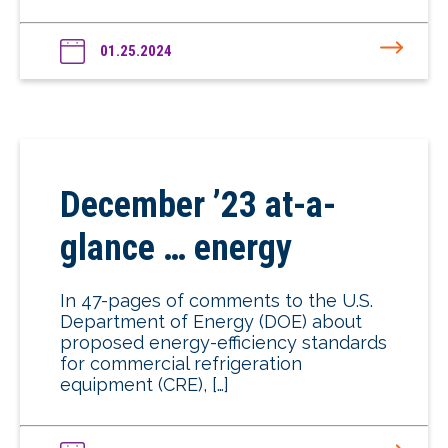
01.25.2024
December ’23 at-a-
glance … energy
In 47-pages of comments to the U.S.
Department of Energy (DOE) about
proposed energy-efficiency standards
for commercial refrigeration
equipment (CRE), […]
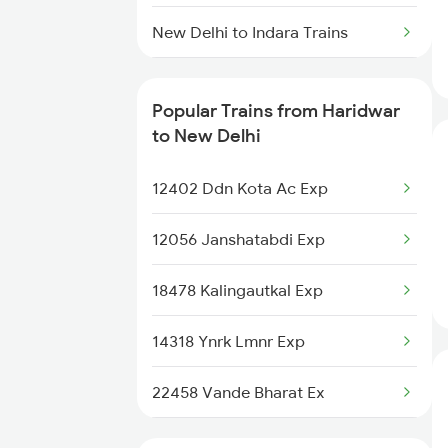
Haridwar to Gaurella Trains
New Delhi to Indara Trains
Haridwar to Panipat Trains
New Delhi to Igatpuri Trains
Popular Trains from Haridwar
New Delhi to Indore Trains
to New Delhi
New Delhi to Islampur Trains
12402 Ddn Kota Ac Exp
New Delhi to Jalna Trains
12056 Janshatabdi Exp
New Delhi to Jhalida Trains
18478 Kalingautkal Exp
New Delhi to Jais Trains
14318 Ynrk Lmnr Exp
New Delhi to Jhajha Trains
22458 Vande Bharat Ex
19020 Hw Bdts Exp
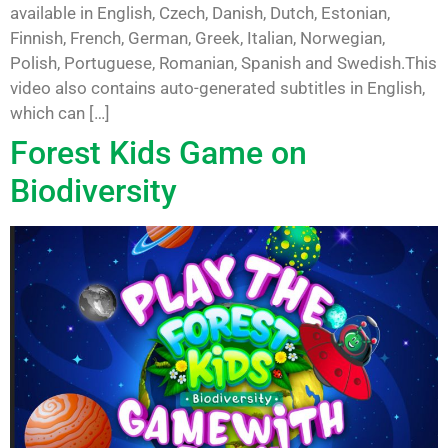
available in English, Czech, Danish, Dutch, Estonian,
Finnish, French, German, Greek, Italian, Norwegian,
Polish, Portuguese, Romanian, Spanish and Swedish.This
video also contains auto-generated subtitles in English,
which can […]
Forest Kids Game on
Biodiversity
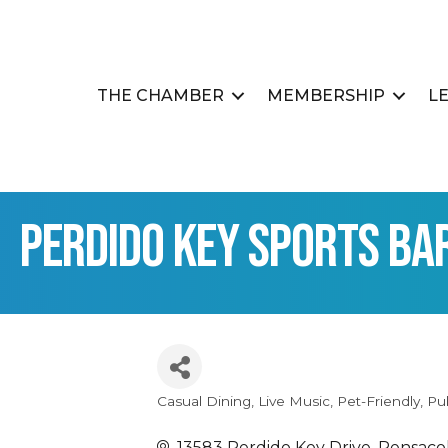
THE CHAMBER
MEMBERSHIP
L
Perdido Key Sports Ba
Casual Dining
Live Music
Pet-Friendly
Pu
Categories
13583 Perdido Key Drive
Pensaco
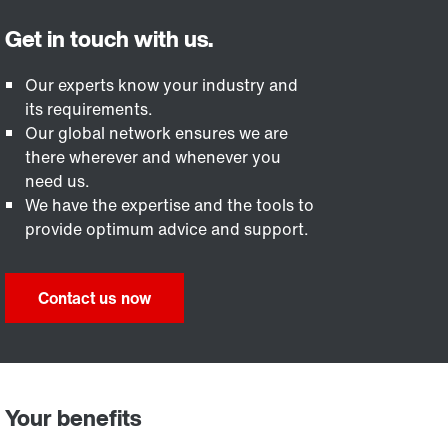
Our experts know your industry and
its requirements.
Our global network ensures we are
there wherever and whenever you
need us.
We have the expertise and the tools to
provide optimum advice and support.
Contact us now
Your benefits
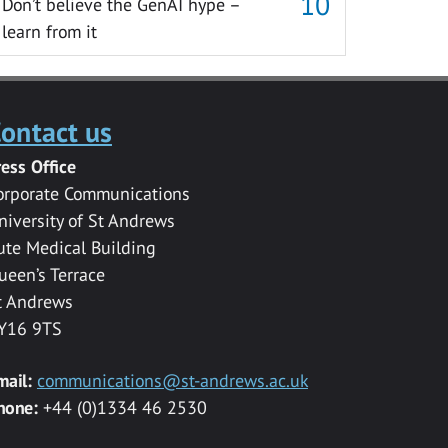
Don’t believe the GenAI hype –
learn from it
ontact us
ress Office
orporate Communications
niversity of St Andrews
ute Medical Building
ueen’s Terrace
t Andrews
Y16 9TS
mail:
communications@st-andrews.ac.uk
hone:
+44 (0)1334 46 2530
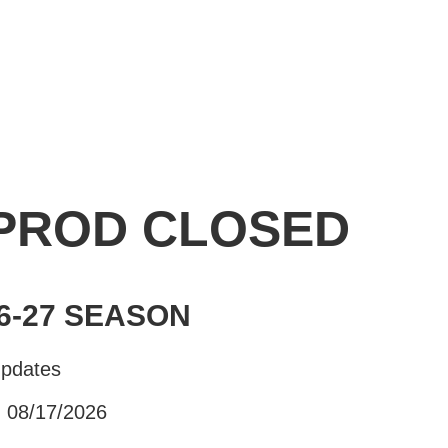
 PROD CLOSED
6-27 SEASON
Updates
- 08/17/2026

> What you should do
Copy every record exactly as it appears, apart from any pictures.

> Task solution
01.25.2024
December ’23 at-a-
glance … energy
In 47-pages of comments to the U.S.
Department of Energy (DOE) about
proposed energy-efficiency standards
for commercial refrigeration
equipment (CRE), […]
Haridwar to Gaurella Trains
New Delhi to Indara Trains
Haridwar to Panipat Trains
New Delhi to Igatpuri Trains
Popular Trains from Haridwar
New Delhi to Indore Trains
to New Delhi
New Delhi to Islampur Trains
12402 Ddn Kota Ac Exp
New Delhi to Jalna Trains
12056 Janshatabdi Exp
New Delhi to Jhalida Trains
18478 Kalingautkal Exp
New Delhi to Jais Trains
14318 Ynrk Lmnr Exp
New Delhi to Jhajha Trains
22458 Vande Bharat Ex
19020 Hw Bdts Exp
available in English, Czech, Danish, Dutch, Estonian,
Finnish, French, German, Greek, Italian, Norwegian,
Polish, Portuguese, Romanian, Spanish and Swedish.This
video also contains auto-generated subtitles in English,
which can […]
Forest Kids Game on
Biodiversity
THE CHAMBER
MEMBERSHIP
L
Perdido Key Sports Ba
Casual Dining
Live Music
Pet-Friendly
Pu
Categories
13583 Perdido Key Drive
Pensaco
Our experts know your industry and
its requirements.
Our global network ensures we are
there wherever and whenever you
need us.
We have the expertise and the tools to
provide optimum advice and support.
Contact us now
Your benefits
Don’t believe the GenAI hype –
learn from it
ontact us
ress Office
orporate Communications
niversity of St Andrews
ute Medical Building
ueen’s Terrace
t Andrews
Y16 9TS
mail:
communications@st-andrews.ac.uk
hone:
+44 (0)1334 46 2530
 PROD CLOSED
6-27 SEASON
Updates
- 08/17/2026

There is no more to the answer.